# DIRECTIONS:
Please output only the lines running from the one that contains "リビング (27, 1691)" through the last line of the data below, exactly as they stand, with no pictures.
»»
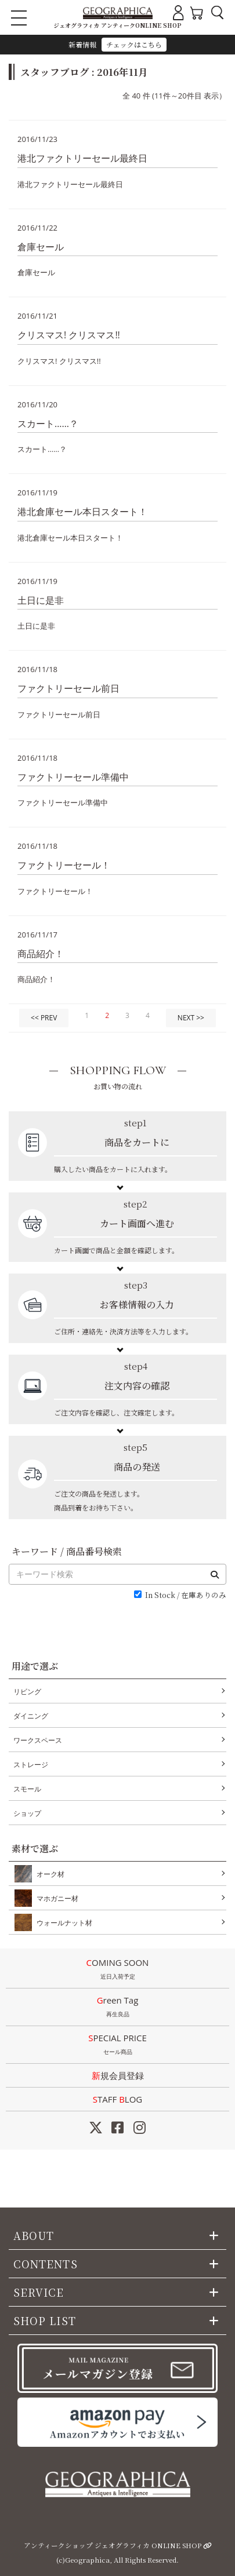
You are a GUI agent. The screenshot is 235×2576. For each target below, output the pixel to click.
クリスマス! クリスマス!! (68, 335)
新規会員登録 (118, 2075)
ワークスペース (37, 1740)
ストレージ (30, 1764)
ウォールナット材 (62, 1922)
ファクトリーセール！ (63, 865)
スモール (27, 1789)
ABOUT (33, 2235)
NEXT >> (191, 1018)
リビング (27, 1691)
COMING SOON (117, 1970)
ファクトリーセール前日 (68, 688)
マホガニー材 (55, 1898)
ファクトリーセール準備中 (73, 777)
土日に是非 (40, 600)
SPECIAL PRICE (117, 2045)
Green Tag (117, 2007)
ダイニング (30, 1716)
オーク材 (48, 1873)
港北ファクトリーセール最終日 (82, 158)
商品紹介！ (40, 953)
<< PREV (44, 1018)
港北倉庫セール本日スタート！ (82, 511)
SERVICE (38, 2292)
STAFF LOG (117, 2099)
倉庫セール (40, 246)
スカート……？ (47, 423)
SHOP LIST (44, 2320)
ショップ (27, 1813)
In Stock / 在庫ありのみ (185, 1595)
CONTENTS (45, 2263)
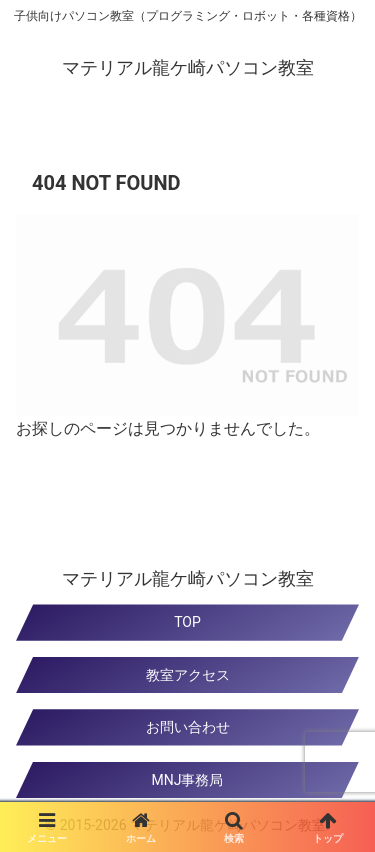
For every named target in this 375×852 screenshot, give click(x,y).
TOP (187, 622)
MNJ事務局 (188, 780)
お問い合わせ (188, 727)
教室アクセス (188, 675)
««
# YOUR RESPONSE:
リビング (27, 1691)
COMING SOON (117, 1970)
ファクトリーセール前日 (68, 688)
マホガニー材 (55, 1898)
ファクトリーセール準備中 (73, 777)
土日に是非 (40, 600)
SPECIAL PRICE (117, 2045)
Green Tag (117, 2007)
ダイニング (30, 1716)
オーク材 (48, 1873)
港北ファクトリーセール最終日 (82, 158)
商品紹介！ (40, 953)
<< PREV (44, 1018)
港北倉庫セール本日スタート！ (82, 511)
SERVICE (38, 2292)
STAFF LOG (117, 2099)
倉庫セール (40, 246)
スカート……？ (47, 423)
SHOP LIST (44, 2320)
ショップ (27, 1813)
In Stock / 在庫ありのみ (185, 1595)
CONTENTS (45, 2263)
For every named target in this 375×852 screenshot, give click(x,y).
TOP (187, 622)
MNJ事務局 (188, 780)
お問い合わせ (188, 727)
教室アクセス (188, 675)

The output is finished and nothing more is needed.